While serving that sentence, he was recorded telling a fellow Rockers member who was on the outside: “I look at the people who get up at 7 in the morning and get stuck in traffic for $10 per hour and then go home again at night. They are the ones who are crazy. It is us who are a little bit more normal.”

Like almost everyone else who was part of Boucher’s violent and vast drug trafficking network, Beauchamp was arrested in Operation Springtime 2001.
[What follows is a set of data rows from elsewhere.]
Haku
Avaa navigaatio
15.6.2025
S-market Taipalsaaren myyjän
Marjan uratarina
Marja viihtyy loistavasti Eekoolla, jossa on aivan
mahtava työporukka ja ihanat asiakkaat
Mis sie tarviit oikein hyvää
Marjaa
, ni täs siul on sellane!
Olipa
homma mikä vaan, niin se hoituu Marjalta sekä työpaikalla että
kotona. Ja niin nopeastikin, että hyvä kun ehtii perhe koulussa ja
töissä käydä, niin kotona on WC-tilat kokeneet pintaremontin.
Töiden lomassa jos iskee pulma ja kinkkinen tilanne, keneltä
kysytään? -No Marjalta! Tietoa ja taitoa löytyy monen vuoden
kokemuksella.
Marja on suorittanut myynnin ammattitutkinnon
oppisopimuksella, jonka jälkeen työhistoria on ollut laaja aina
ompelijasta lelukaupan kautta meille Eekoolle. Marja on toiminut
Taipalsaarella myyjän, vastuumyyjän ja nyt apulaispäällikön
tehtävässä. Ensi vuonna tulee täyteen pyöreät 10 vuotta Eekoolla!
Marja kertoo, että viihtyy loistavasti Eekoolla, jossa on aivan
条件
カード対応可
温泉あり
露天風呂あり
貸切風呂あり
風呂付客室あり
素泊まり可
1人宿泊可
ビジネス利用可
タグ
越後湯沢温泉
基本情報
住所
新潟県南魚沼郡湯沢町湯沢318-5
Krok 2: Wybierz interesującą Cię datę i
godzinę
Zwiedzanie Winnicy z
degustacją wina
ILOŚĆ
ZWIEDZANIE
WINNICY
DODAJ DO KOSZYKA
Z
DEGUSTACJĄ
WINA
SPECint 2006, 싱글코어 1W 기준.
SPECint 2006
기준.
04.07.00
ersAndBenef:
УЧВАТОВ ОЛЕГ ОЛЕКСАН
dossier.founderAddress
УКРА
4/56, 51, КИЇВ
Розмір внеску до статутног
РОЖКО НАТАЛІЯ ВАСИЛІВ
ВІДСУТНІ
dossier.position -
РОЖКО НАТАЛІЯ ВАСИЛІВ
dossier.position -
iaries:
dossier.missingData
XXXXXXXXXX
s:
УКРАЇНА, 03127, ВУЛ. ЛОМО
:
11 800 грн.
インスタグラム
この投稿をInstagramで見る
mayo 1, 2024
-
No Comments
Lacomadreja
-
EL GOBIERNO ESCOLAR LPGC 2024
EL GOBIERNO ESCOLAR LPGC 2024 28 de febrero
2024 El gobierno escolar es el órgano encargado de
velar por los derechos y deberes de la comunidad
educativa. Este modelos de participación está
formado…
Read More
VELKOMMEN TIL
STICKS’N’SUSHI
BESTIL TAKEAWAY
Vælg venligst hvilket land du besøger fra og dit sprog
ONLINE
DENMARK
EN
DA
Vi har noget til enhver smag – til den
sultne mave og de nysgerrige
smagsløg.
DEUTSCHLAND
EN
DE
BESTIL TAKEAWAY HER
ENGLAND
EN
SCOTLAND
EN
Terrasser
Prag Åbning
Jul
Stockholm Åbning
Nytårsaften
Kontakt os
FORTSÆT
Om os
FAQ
Jurors at the Gouin courthouse in 2004 heard that Beauchamp joined the Rockers in 1997 and became a full-patch member in 2000 — evidence that put him at the heart of Quebec’s biker gang war, which stretched from 1994 to 2002, during the most violent years.

Beauchamp was convicted in 2004 of drug trafficking for the benefit of a gang. The same jury acquitted him of the more serious charge that he was part of a general conspiracy to murder those whose opposed the Hells Angels.

When he was acquitted, he looked over at his defence lawyer, smiled and winked at her.
According to an affidavit in Project Magot — a more recent investigation into links among the Hells Angels, the Montreal Mafia and street gangs — Beauchamp maintained his ties to former members of the Rockers long after he finished serving the seven-year sentence he received in Operation Springtime 2001.

Beauchamp was not charged in Project Magot, but the affidavit shows police conducting surveillance on gang leader Gregory Woolley, a former member of the Rockers, often spotted Beauchamp with him.


Canada - MG.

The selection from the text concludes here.